I wonder what the implications of this is on Linux and the BSDs, which have had FAT support for years.

It looks like the licensing only covers long file names, for one thing. This patent probably applies to both the RockRidge and Joliet extensions to the ISO 9660 filesystem format, too...
From the link: "The licenses presented here do not provide rights beyond those explicitly stated above, including rights to other Microsoft patents, technical know-how or other forms of intellectual property. "

Isn't RockRidge and Joliet extensions part of the ISO standard? How can Microsoft patent those?

Also, I think it's different to have a FS or a program able to read FAT and actually creating a FS based on FAT.
 

rjain

Golden Member
May 1, 2003
1,475
0
0
Originally posted by: miguel

From the link: "The licenses presented here do not provide rights beyond those explicitly stated above, including rights to other Microsoft patents, technical know-how or other forms of intellectual property. "

Isn't RockRidge and Joliet extensions part of the ISO standard? How can Microsoft patent those?
They didn't. They patented the technologies used in them, just like every other patent.
Also, I think it's different to have a FS or a program able to read FAT and actually creating a FS based on FAT.
What does it mean to have an FS able to read FAT? What do you mean by "based on"?

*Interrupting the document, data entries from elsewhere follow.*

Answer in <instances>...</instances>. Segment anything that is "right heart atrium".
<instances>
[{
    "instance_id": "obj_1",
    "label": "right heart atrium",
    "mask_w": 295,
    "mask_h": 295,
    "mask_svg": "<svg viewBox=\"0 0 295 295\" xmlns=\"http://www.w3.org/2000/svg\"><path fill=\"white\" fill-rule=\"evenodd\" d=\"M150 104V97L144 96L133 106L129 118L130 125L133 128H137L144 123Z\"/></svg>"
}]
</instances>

The patents cover long file names being stored in shorter file name fields, not FAT, RockRidge, or Joliet.
 

miguel

Senior member
Nov 2, 2001
621
0
0
Originally posted by: rjain
What does it mean to have an FS able to read FAT? What do you mean by "based on"?

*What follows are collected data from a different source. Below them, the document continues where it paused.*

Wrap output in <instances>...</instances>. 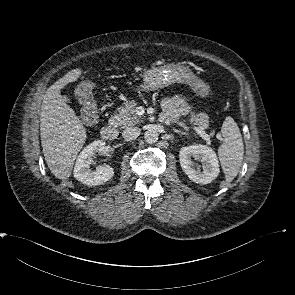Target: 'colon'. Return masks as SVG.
Here are the masks:
<instances>
[{
    "mask_svg": "<svg viewBox=\"0 0 295 295\" xmlns=\"http://www.w3.org/2000/svg\"><path fill=\"white\" fill-rule=\"evenodd\" d=\"M98 119L97 111L95 108V101L92 95L91 86L88 87L87 103L82 112V121L86 126H93L96 124Z\"/></svg>",
    "mask_w": 295,
    "mask_h": 295,
    "instance_id": "obj_1",
    "label": "colon"
}]
</instances>
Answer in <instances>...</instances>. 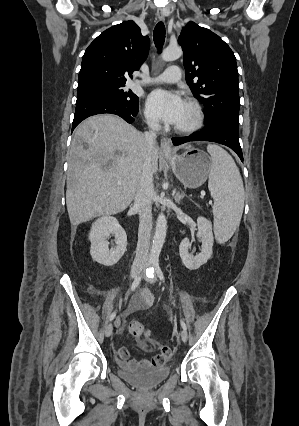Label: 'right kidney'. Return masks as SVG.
<instances>
[{"mask_svg":"<svg viewBox=\"0 0 299 426\" xmlns=\"http://www.w3.org/2000/svg\"><path fill=\"white\" fill-rule=\"evenodd\" d=\"M114 235L115 246L109 249L107 238ZM90 254L94 261L104 266H113L124 255L127 235L115 217L103 216L92 225L89 233Z\"/></svg>","mask_w":299,"mask_h":426,"instance_id":"1","label":"right kidney"}]
</instances>
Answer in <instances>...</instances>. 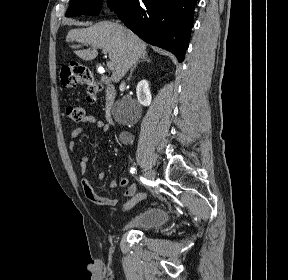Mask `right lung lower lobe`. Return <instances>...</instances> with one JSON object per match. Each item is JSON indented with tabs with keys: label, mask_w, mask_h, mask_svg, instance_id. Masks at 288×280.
I'll list each match as a JSON object with an SVG mask.
<instances>
[{
	"label": "right lung lower lobe",
	"mask_w": 288,
	"mask_h": 280,
	"mask_svg": "<svg viewBox=\"0 0 288 280\" xmlns=\"http://www.w3.org/2000/svg\"><path fill=\"white\" fill-rule=\"evenodd\" d=\"M197 0H125L112 11L147 43L172 52L179 62L189 44Z\"/></svg>",
	"instance_id": "98d812e1"
}]
</instances>
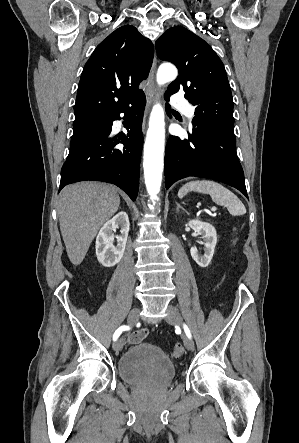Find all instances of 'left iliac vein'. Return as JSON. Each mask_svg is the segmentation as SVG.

The patents cover long file names being stored in shorter file name fields, not FAT, RockRidge, or Joliet.
FS able to read FAT. Like linux can mount FAT FS.
I should not have used "based on" but rather a FAT FS.

 

rjain

Golden Member
May 1, 2003
1,475
0
0
linux is an OS, not an FS. :)
In any case, it can write to FAT FSes as well, and mkfs.vfat can create a FAT FS with LFN support. Also, mkisofs can create RockRidge and Joliet ISO 9660 FSes.
It looks to me after a cursory reading that the patent covers reading the FS, as well.
 

ReiAyanami

Diamond Member
Sep 24, 2002
4,466
0
0
well as long as their not pulling a rambus...


china is making their own nationalist OS as well, they say to provide cheaper alternative to MS OS, which is true but u can bet it'll be loaded with "spyware"
it'll make microsoft palladium with super DRM look like child's play

type "democracy" in an e-mail, RedDragon Soft will puncture a hole thru its Great Firewall of China and contact your local Red Book Guard to notify them and protect your mind from terrorist ideas
 

ReiAyanami

Diamond Member
Sep 24, 2002
4,466
0
0
oh wait that's Ashcroft's and RIAA's Orrin Hatch's idea.

welcome to china, atleast we have better selection.

hey all the stuff on the shelves is already made in china too.
 

CanOWorms

Lifer
Jul 3, 2001
12,404
1
0
Maybe they want to put a value on this IP... it's the same way how you'll sue to show that your IP has value. That way they'll get more in return when they cross-license with other companies.